Electrochemical cells are used mainly for toxic gases and are suitable for ammonia but not for the other refrigerants. These generally consist of two/three electrodes immersed in an electrolyte medium. An oxidation / reduction reaction generates an electric current that is proportional to gas concentration. They are very accurate (0.02PPM) and tend to be used principally for toxic gases which cannot be otherwise detected or where high levels of accuracy are needed.  Electrochemical Gas Sensors were relatively expensive with a short life span. However Gas Sensors are now available to cover the key range of 0-1000 PPM and with a longer lifetime of about 3 years in clean air with 3 to 4 years not unusual. Exposure to large ammonia leaks or constant background ammonia will shorten the sensor life. These are ideal for ammonia in the key range of 0-1,000PPM. They are subject only to rare cross interference. They may react to sudden large humidity changes but quickly settle.

Infrared technology utilises the fact that most gases have a characteristic absorption band in the infrared region of the spectrum and this can be used to detect them. Infrared Gas Sensors when first introduced were specific to a single gas and therefore not suitable for applications involving monitoring more than one gas. They were very selective and accurate – reading down to one part per million. Infrared was typically used where a high level of accuracy and specificity is required. This very precision in performance ensured that they were expensive. However the specificity became a disadvantage in machinery rooms as phase out resulted in mixed gas installations needing a different model for each gas, which was a very expensive solution.  New models were developed based on broad infrared wavelength monitoring that could detect a mixture of gases. This however reduced the specificity and accuracy.

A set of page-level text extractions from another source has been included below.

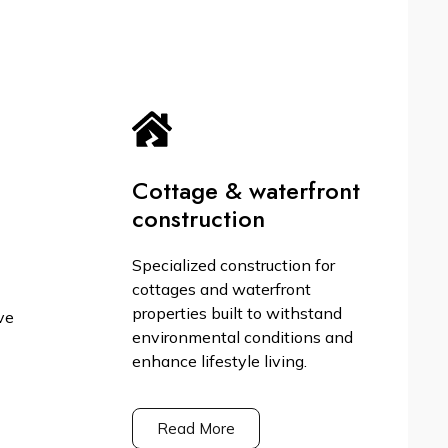
Cottage & waterfront
construction
Specialized construction for
cottages and waterfront
properties built to withstand
ve
environmental conditions and
enhance lifestyle living.
Read More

Refrigerant specific units may be used if a possibility of cross interference exists.

The semi-conductor functions by measuring the resistance change (proportional to the concentration) as gas is absorbed on to the surface of a semi-conductor, which is normally made from metal oxides. These can be used for a wide range of gases including combustible, toxic and refrigerant gases. It is claimed that they perform better than the catalytic type in the detection of combustible gases at low concentrations, up to 1,000PPM. These are low-cost, long life, sensitive, stable, resistant to poisoning and can be used to detect a large range of gases including all the CFC, HCFC, HFC refrigerants, ammonia and hydrocarbons. However, they are not selective and are not suited to detecting a single gas in a mixture or for use where high concentrations of interfering gases are likely to be present. Cross interference can be minimised by using filtered Gas Sensors and by calibrating for the specific gas and incorporating a delayed response. Semi-conductors for halocarbons can be used to detect simultaneously more than one gas or a mixture. This is particularly useful in monitoring a plant room with a number of different refrigerants.